The Peak [Xeon E5] test environment uses servers with 40 HT cores across two Xeon E5 processors, and the results illustrate how well each framework scales to high parallelism on a single server node.

Of course, other variables are at play, such as significantly more HT processor cores--40 versus 8 for our i7 tests--and a different system architecture, NUMA.

Amazon EC2 M1.large is severely underperforming compared with other configurations, making one wonder if the price/performance ratio is still attractive for cloud computing instances.

-*) Most frameworks are based on Linux. No Windows framework was benchmarked on EC2 or I7. The best Windows framework (plain-windows) performed at 18.6% of the leader on E5. Also, Facebook’s HHVM does not appear on EC2. It is also likely that HHVM is tuned differently when it runs on Facebook’s hardware.

Some of the well known frameworks are severely underperforming on all hardware configurations used, such as Grails, Spring, Django and Rails.

The performance of the recently released Dart 1.3 has doubled and should be on par with Node.js’ but it does not show in the benchmark because this round used Dart 1.2. This may be applicable to other frameworks that have been improved lately and the improvements will show up in future benchmarks.

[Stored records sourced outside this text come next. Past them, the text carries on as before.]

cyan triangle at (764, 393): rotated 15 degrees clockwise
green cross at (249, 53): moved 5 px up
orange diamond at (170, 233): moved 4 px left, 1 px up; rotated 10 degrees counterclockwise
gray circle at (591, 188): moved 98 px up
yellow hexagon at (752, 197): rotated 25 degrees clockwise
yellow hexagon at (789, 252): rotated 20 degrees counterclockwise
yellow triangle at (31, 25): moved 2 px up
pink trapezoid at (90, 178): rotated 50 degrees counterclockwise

As it is with other performance benchmarks, the results are debatable since they depend on the hardware, network and system configurations. TechEmpower invites those interested in bumping up the results for their favorite framework to fork the code on GitHub.

The benchmark includes detailed explanations on how tests are conducted, the hardware configurations, and the components of each framework: the language, web server, OS, etc.